Recently, however, I met a man who happily did not take that attitude. Bruce, owner of an upscale clothing store, more than 20 years ago was approached by another man with a simple request: “I need help.”
The second man, Gary, had decided he could no longer settle for the hourly-wage, manual labor job he had. He desired to provide a better life for his family, but realized doing so would involve learning some things – including, as they used to say, how to “dress for success.” He had seen the sharp-looking men’s clothes in Bruce’s store window; one morning he mustered up the courage to go in and solicit some coaching so he could dress presentably for job interviews.
Bruce wasn’t obligated to help. Gary certainly didn’t fit the mold of his accustomed clientele. But Bruce did more than help. He offered Gary some valuable do’s and don’ts about proper attire and then, at pennies on the dollar, got him started with a wardrobe that would impress prospective employers.
Fast forward more than two decades: Gary has established a successful career as a sales executive, was able to extricate his family from a near-poverty level lifestyle, and now he’s eagerly imparting secrets of his success to others.
Bruce the clothier was just one piece in Gary’s career story, but an important piece. He saw a man eager to achieve a better life and willingly presented him with tools to help in doing just that.
I referred to Gary’s story in an earlier post. The book he’s written about his journey (which I’ve been privileged to edit) will be published soon.
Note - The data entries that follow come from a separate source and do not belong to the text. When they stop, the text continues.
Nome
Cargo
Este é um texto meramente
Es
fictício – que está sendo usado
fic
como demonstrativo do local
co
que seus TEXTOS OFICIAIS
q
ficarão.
Suffice it to say, while millions are clamoring for the attention of the impersonal, uncaring governmental machine, each of us – like Bruce – should consider how we could make a positive contribution to the life of someone in our sphere of influence.
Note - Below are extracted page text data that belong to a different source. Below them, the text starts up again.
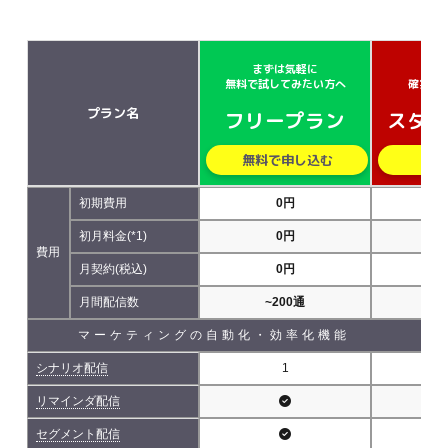
まずは気軽に
小さ
無料で試してみたい方へ
確実に
プラン名
フリープラン
スター
無料で申し込む
無
初期費用
0円
初月料金(*1)
0円
費用
月契約(税込)
0円
5,
月間配信数
~200通
~5
マーケティングの自動化・効率化機能
シナリオ配信
1
リマインダ配信
セグメント配信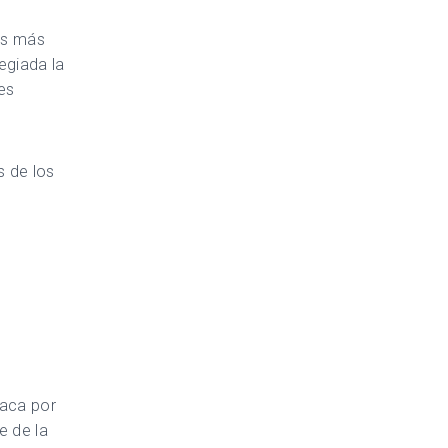
las más
legiada la
es
s de los
taca por
e de la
When Jesus said, “It is more blessed to give than to receive” (Acts 20:35), one reason is because when we give to benefit others, we receive the joy of knowing we’ve enhanced the life of another. Having met Bruce, I know he feels that way.
The Bible also offers this admonition: “Do not withhold good from those who deserve it, when it is in your power to act. Do not say to your neighbor, ‘Come back later; I’ll give it tomorrow’ – when you now have it with you” (Proverbs 3:27-28).